Ogni mamma ha un personale tono e modo amorevole per chiamare i suoi figli, al di là del nome di battesimo.
Anche nel nostro dialetto, pur essendo una lingua poco incline alle smancerie, ad ogni età dei figli molte sono le varianti affettuose per nominarli.
Termini che lasciano trasparire molto bene l’amore e la tenerezza che ogni mamma prova nei loro confronti, perché anche quando sono ormai cresciuti, dentro di lei rimangono bambini, vorrebbe poter essere sempre al loro fianco per proteggerli ed evitare loro il più possibile dolori e delusioni.
Per questo, probabilmente, molte mamme prima del nome proprio del figlio dicono “èl mé…” per sottolineare iconsciamente il legame profondo ed unico che li unisce; “èl mé pütì – la mé pütina” (il mio bambino/a), quando sono piccoli; “èl mé gnaro/a” quando sono ragazzi; “èl mé s-cèt/a” quando sono giovanotti e signorine; “mé fiöl/a” quando sono adulti.
Razionalmente man mano passano gli anni la mamma li accompagna, li consiglia, insegna loro i valori etici basilari, ma poi li lascia volare verso un futuro che devono costruirsi da soli, tra qualche inevitabile sbaglio e appaganti conquiste.
Negli ultimi decenni tuttavia i figli raggiungono la autonomia piuttosto tardi, dopo lunghi anni di studio e attesa spesso altrettanto lunga di un lavoro: situazioni che dunque obbligano il prolungarsi della convivenza in casa con i genitori, a volte davvero per troppi anni.
Una volta invece la adolescenza era ben più breve, sia maschi che femmine venivano responsabilizzati molto presto, in prospettiva di un’indipendenza precoce, per una serie di circostanze diverse da quelle attuali: la maggior parte cominciava a lavorare già a 14 anni (se non prima), di lavoro ce n’era in abbondanza un po’ in tutti i settori e a tempo indeterminato.

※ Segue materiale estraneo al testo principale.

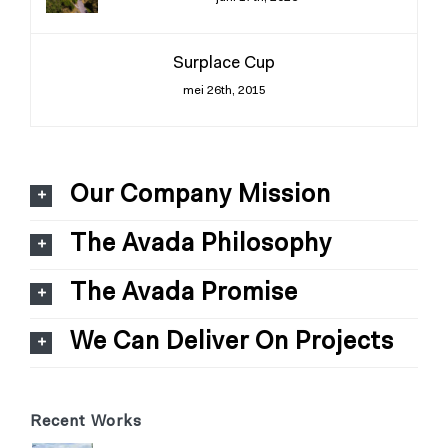
Surplace Cup
mei 26th, 2015
Our Company Mission
The Avada Philosophy
The Avada Promise
We Can Deliver On Projects
Recent Works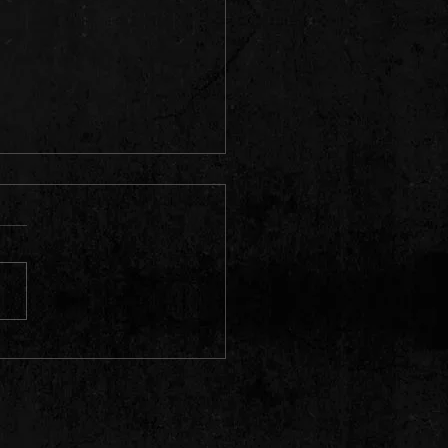
 SW-Motech 🏍️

Pertanto sicurezza economica, mancanza di libertà, soprattutto per le ragazze e desiderio di formarsi una propria famiglia, faceva sì che in genere i giovani si sposassero in media intorno ai 20 anni, staccandosi in modo naturale dalla famiglia d’origine e in particolare dalla mamma.

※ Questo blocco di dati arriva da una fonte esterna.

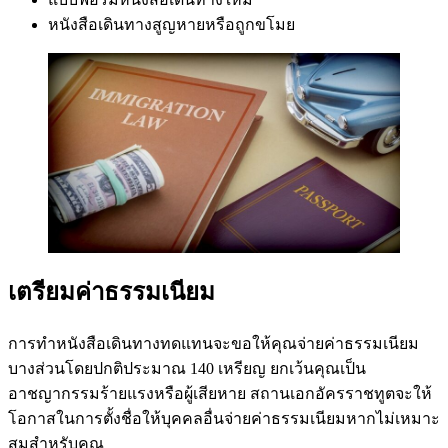
หนังสือเดินทางสูญหายหรือถูกขโมย
เตรียมค่าธรรมเนียม
การทำหนังสือเดินทางทดแทนจะขอให้คุณจ่ายค่าธรรมเนียม
บางส่วนโดยปกติประมาณ 140 เหรียญ ยกเว้นคุณเป็น
อาชญากรรมร้ายแรงหรือผู้เสียหาย สถานเอกอัครราชทูตจะให้
โอกาสในการตั้งชื่อให้บุคคลอื่นจ่ายค่าธรรมเนียมหากไม่เหมาะ
สมสำหรับคุณ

A parte casi rari, tuttavia, ogni mamma sa comportarsi con equilibrio nella educazione di ogni figlio, per non tarpargli le ali, ma nello stesso tempo fargli capire che lei c’è e ci sarà ogni volta che ne avrà bisogno.

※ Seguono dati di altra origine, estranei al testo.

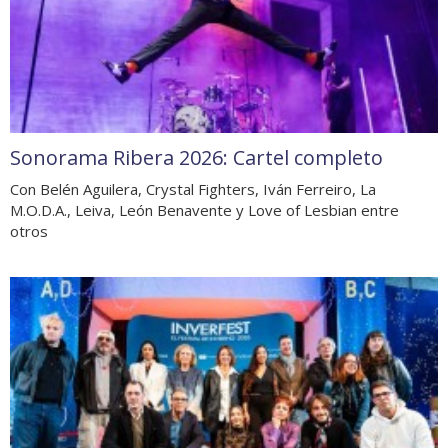
Sonorama Ribera 2026: Cartel completo
Con Belén Aguilera, Crystal Fighters, Iván Ferreiro, La
M.O.D.A., Leiva, León Benavente y Love of Lesbian entre
otros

Al di là delle parole, dei nomignoli, dei soprannomi, dei nomi affettuosamente accorciati, allungati, storpiati, della pacca sulla spalla, di un bacio, di una telefonata, di un abbraccio, il messaggio più affettuoso però che traspare evidente, è lo sguardo che si illumina ogni volta che una madre chiama suo figlio, ogni volta che parla di lui con altre persone e ogni volta che pensa a lui anche se è lontano.